--- Data records ---
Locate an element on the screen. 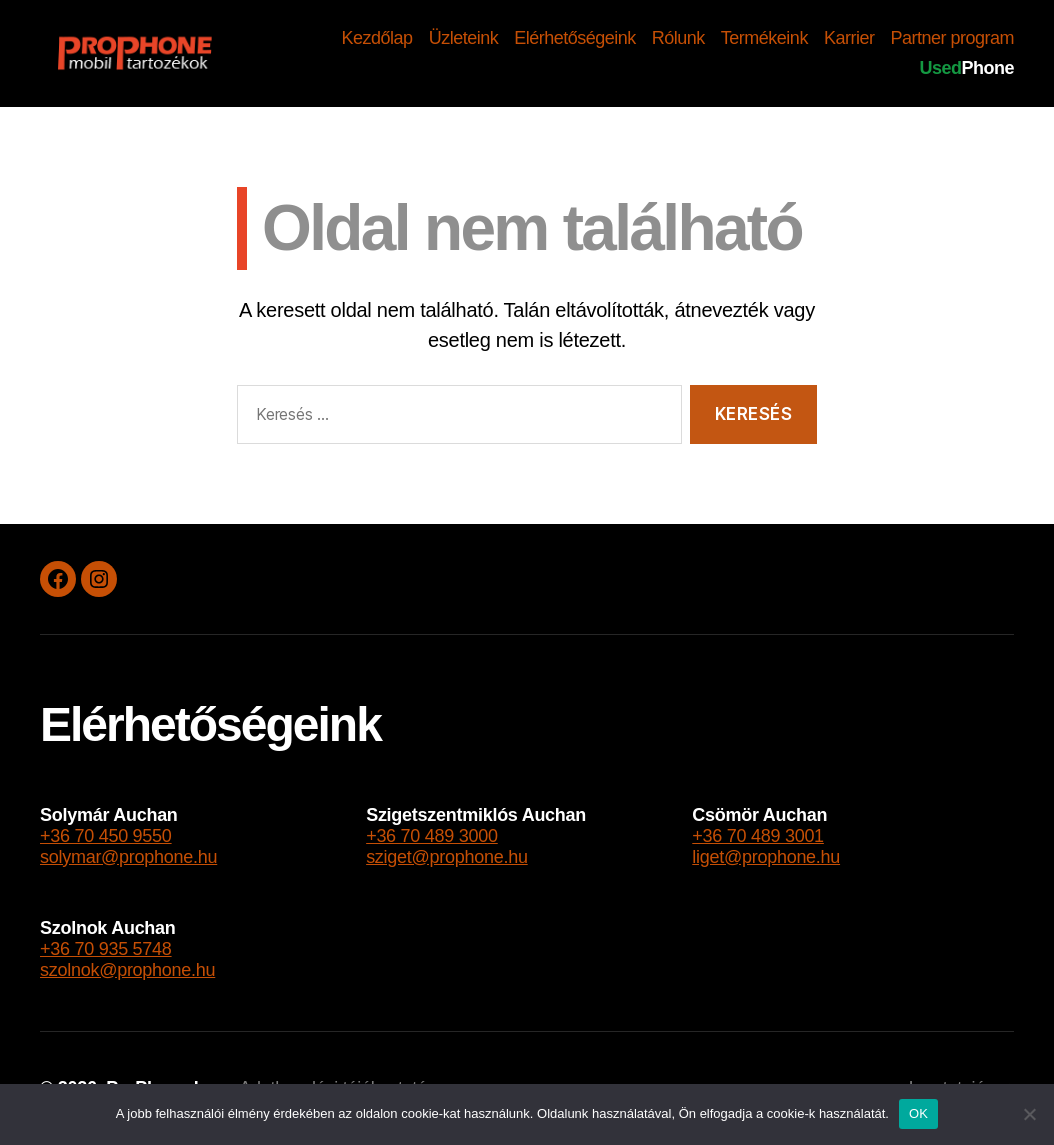  Kezdőlap is located at coordinates (377, 38).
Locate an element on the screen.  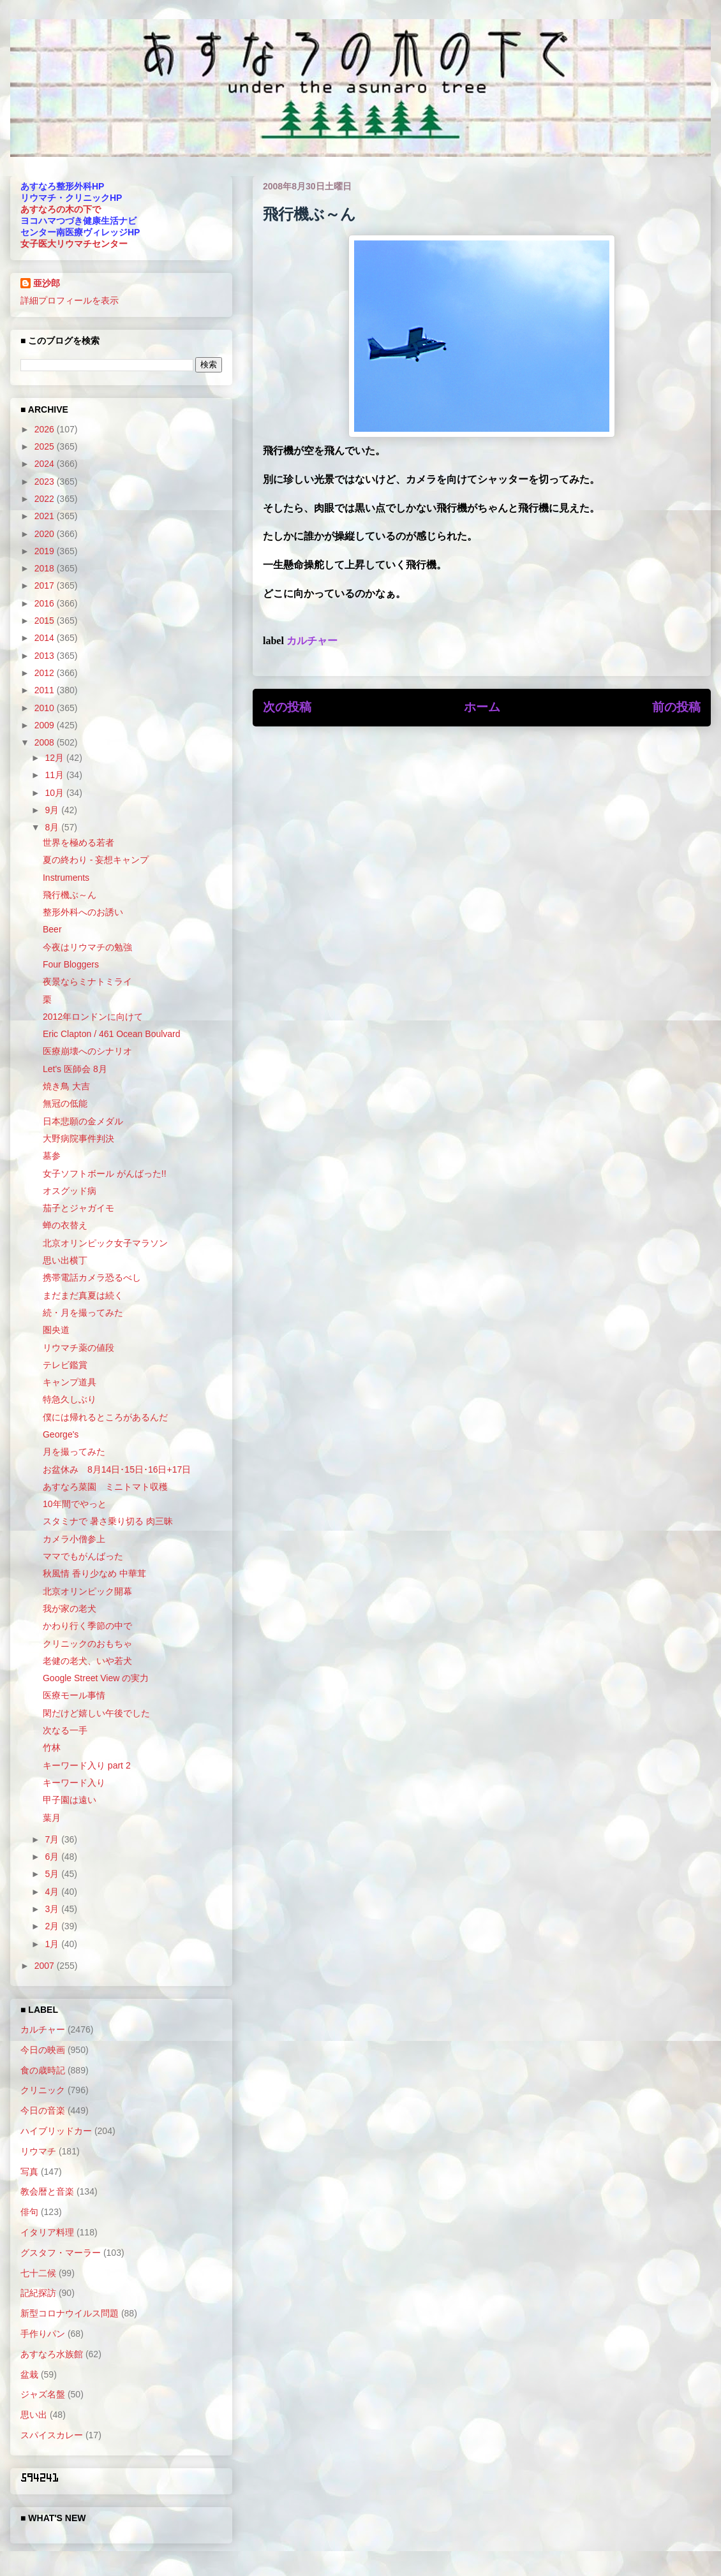
手作りパン is located at coordinates (42, 2334).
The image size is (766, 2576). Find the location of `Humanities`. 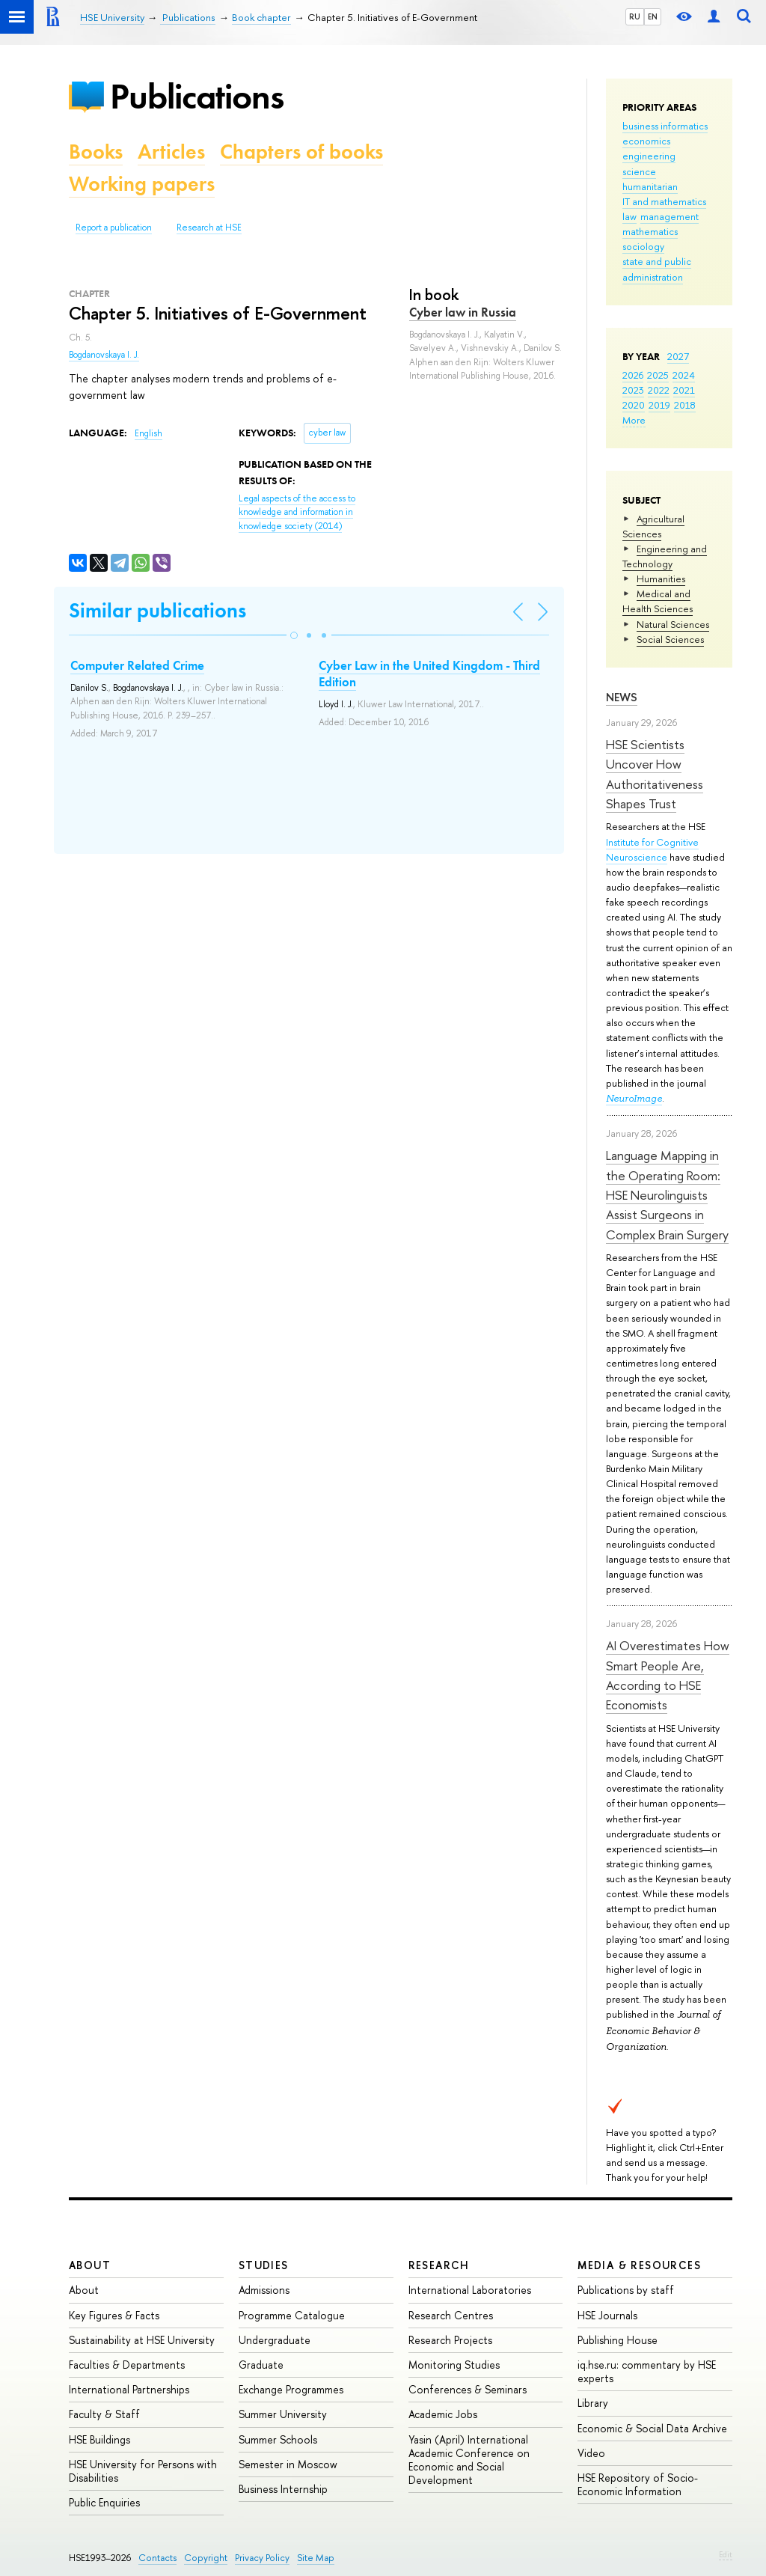

Humanities is located at coordinates (661, 578).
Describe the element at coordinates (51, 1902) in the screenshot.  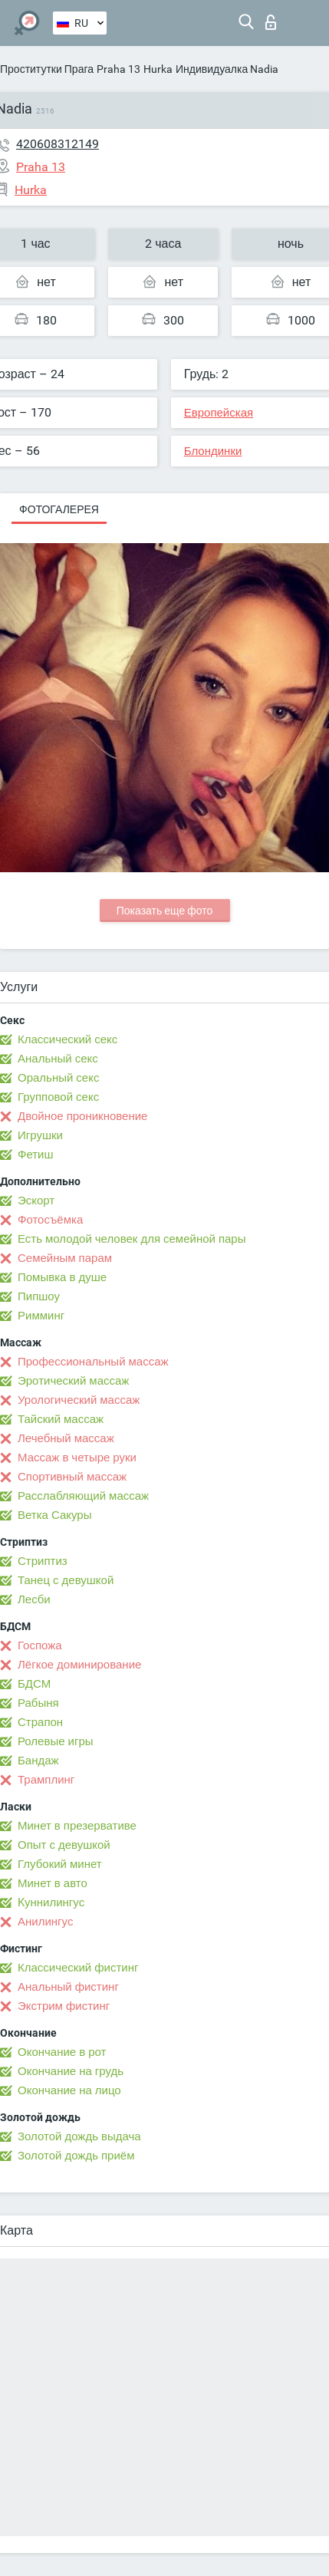
I see `Kуннилингус` at that location.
---
* Problem to work on
Repeat exactly the lines above, from the line containing "The image size" through the last line of the records, inclusive; omit any pictures.

* Reply
The image size is (766, 2576). Find the location of `Humanities`. 

Humanities is located at coordinates (661, 578).
Describe the element at coordinates (51, 1902) in the screenshot.  
I see `Kуннилингус` at that location.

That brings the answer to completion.